Original Research September 15, 2003

Efficacy of Controlled-Release Paroxetine in the Treatment of Late-Life Depression

Mark Hyman Rapaport, MD; Lon S. Schneider, MD; David L. Dunner, MD; John T. Davies, MSc; Cornelius D. Pitts, RPh

J Clin Psychiatry 2003;64(9):1065-1074

Article Abstract

Background: Depression is the second most common neuropsychiatric disorder in older Americans, with significant clinical and public health costs. Despite advances in treatment, late-life depression remains a clinical challenge. Although the selective serotonin reuptake inhibitors (SSRIs) are the most common pharmacologic intervention for late-life depression, few placebo-controlled trials have assessed the efficacy of SSRIs for this condition.

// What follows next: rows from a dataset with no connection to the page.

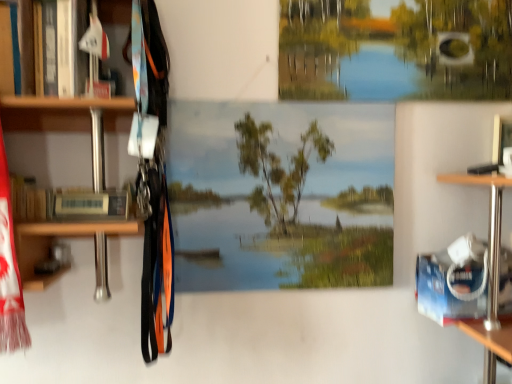 Question: Is smooth canvas mural at center outside hardcover book at left?

Choices:
 (A) no
 (B) yes

Answer: (B)

Question: Considering the relative sizes of smooth canvas mural at center and hardcover book at left in the image provided, is smooth canvas mural at center bigger than hardcover book at left?

Choices:
 (A) yes
 (B) no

Method: In this 12-week, multicenter, placebo-controlled, flexible-dose, double-blind, randomized trial, 319 elderly patients (mean age = 70 years) were treated with controlled-release paroxetine (paroxetine CR) up to 50 mg/day (N = 104), immediate-release paroxetine (paroxetine IR) up to 40 mg/day (N = 106), or placebo (N = 109). Patients met DSM-IV criteria for major depressive disorder and had a total score of 18 or more on the 17-item Hamilton Rating Scale for Depression (HAM-D). The primary efficacy measure was change from baseline to endpoint in HAM-D total score.

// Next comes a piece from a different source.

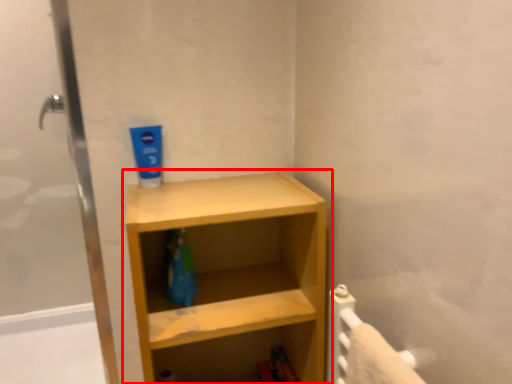 Question: From the image's perspective, considering the relative positions of shelf (annotated by the red box) and toothpaste in the image provided, where is shelf (annotated by the red box) located with respect to the staircase?

Choices:
 (A) above
 (B) below

Answer: (B)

Results: The primary efficacy analysis showed an adjusted difference between change from baseline in HAM-D score for paroxetine CR and placebo of -2.6 (95% confidence interval [CI] = -4.47 to -0.73, p = .007) at the week 12 last-observation-carried-forward (LOCF) endpoint. The adjusted difference between paroxetine IR and placebo was -2.8 (95% CI = -4.65 to -0.99, p = .003) at week 12. Paroxetine CR and IR were more effective than placebo, with mean ± SD endpoint HAM-D total scores of 10.0 ± 7.41 and 10.0 ± 7.10, respectively, for the active treatments compared with 12.6 ± 7.34 for placebo. Response, defined as a score of 1 or 2 on the Clinical Global Impressions-global improvement scale, was achieved by 72% of paroxetine CR patients (LOCF; p < .002 vs. placebo), 65% of paroxetine IR patients (p = .06 vs. placebo), and 52% of placebo patients. Remission, defined as a HAM-D total score <= 7, was achieved by 43% of paroxetine CR patients (LOCF; p = .009 vs. placebo), 44% of paroxetine IR patients (p = .01 vs. placebo), and 26% of placebo patients. In a post hoc analysis, mean HAM-D improvement for paroxetine CR and paroxetine IR was greater than for placebo in both chronically depressed patients (duration > 2 years) and those with short-term (<= 2 years) depression. Dropout rates due to adverse events were 12.5% for paroxetine CR, 16.0% for paroxetine IR, and 8.3% for placebo.

Conclusion: Paroxetine CR and paroxetine IR are effective and well tolerated treatments for major depressive disorder in elderly patients, including those with chronic depression.